INPUT RECORDS ▸
========================

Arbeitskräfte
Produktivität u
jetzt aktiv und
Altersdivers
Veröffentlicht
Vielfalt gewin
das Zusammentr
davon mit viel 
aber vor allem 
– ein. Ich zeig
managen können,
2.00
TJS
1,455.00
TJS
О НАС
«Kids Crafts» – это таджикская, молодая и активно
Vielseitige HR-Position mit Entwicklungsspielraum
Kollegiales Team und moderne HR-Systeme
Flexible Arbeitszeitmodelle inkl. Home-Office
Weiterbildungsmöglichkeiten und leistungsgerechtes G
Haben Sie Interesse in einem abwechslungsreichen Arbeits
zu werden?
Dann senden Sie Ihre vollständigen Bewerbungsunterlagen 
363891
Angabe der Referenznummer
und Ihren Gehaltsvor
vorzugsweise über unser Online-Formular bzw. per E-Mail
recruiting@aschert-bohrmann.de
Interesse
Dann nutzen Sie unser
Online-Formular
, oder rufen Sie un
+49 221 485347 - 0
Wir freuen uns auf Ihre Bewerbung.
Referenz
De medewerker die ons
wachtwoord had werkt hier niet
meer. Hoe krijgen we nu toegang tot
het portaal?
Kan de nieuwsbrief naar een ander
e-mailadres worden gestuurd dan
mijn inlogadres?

========================

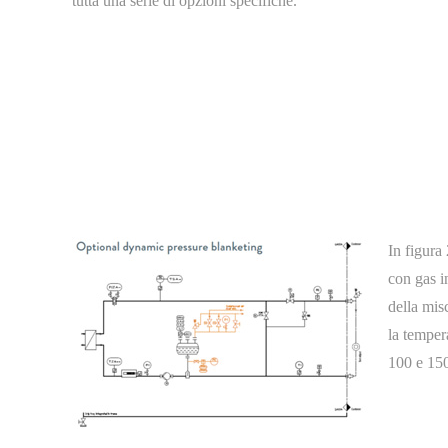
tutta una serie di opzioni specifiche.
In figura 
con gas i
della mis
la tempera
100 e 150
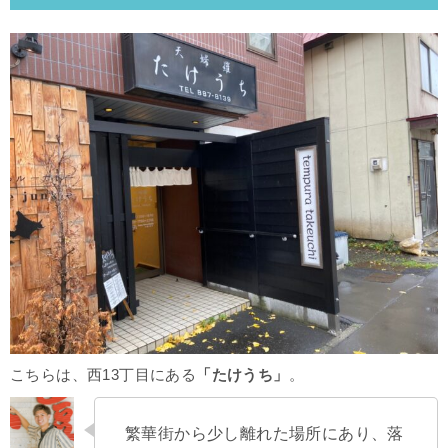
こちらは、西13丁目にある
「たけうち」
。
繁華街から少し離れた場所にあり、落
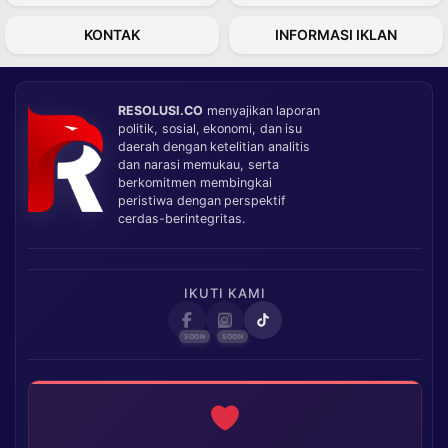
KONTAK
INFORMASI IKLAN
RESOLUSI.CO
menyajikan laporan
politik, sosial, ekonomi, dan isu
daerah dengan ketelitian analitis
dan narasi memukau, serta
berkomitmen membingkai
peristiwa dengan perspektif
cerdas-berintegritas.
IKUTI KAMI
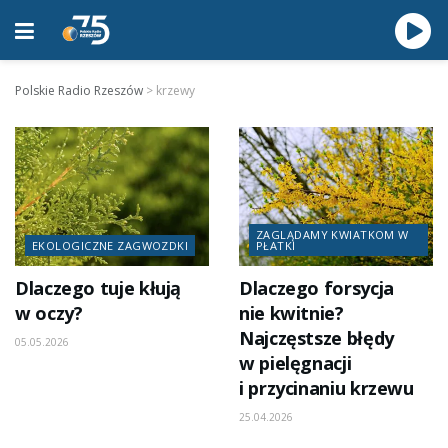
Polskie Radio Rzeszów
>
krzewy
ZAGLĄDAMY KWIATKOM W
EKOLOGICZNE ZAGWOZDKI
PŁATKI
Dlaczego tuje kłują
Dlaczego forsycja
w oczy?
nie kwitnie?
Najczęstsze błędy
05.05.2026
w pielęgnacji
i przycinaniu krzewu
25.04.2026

========================

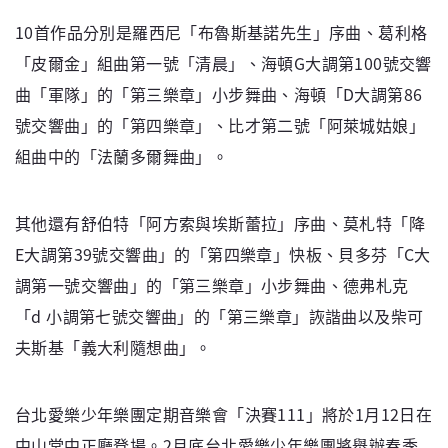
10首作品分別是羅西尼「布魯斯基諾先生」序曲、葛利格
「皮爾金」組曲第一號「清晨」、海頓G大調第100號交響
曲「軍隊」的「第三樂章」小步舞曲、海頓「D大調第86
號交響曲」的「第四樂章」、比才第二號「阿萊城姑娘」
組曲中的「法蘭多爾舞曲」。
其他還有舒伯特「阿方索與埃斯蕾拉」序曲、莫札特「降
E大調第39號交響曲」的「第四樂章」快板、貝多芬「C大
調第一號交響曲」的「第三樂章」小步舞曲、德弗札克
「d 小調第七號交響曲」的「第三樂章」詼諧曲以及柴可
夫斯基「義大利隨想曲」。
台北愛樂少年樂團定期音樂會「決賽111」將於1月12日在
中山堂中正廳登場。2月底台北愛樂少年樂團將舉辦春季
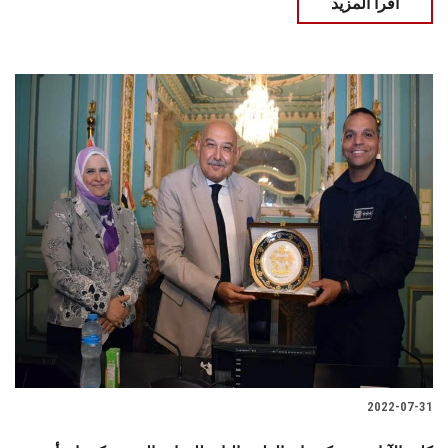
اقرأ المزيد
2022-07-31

========================

TASK TO COMPLETE ▸
Give back exactly the lines above that run from the one with "menyajikan laporan" to the one with "nie kwitnie?", including both, with the pictures left out.

ANSWER TO THIS TASK ▸
menyajikan laporan
politik, sosial, ekonomi, dan isu
daerah dengan ketelitian analitis
dan narasi memukau, serta
berkomitmen membingkai
peristiwa dengan perspektif
cerdas-berintegritas.
IKUTI KAMI
Polskie Radio Rzeszów
>
krzewy
ZAGLĄDAMY KWIATKOM W
EKOLOGICZNE ZAGWOZDKI
PŁATKI
Dlaczego tuje kłują
Dlaczego forsycja
w oczy?
nie kwitnie?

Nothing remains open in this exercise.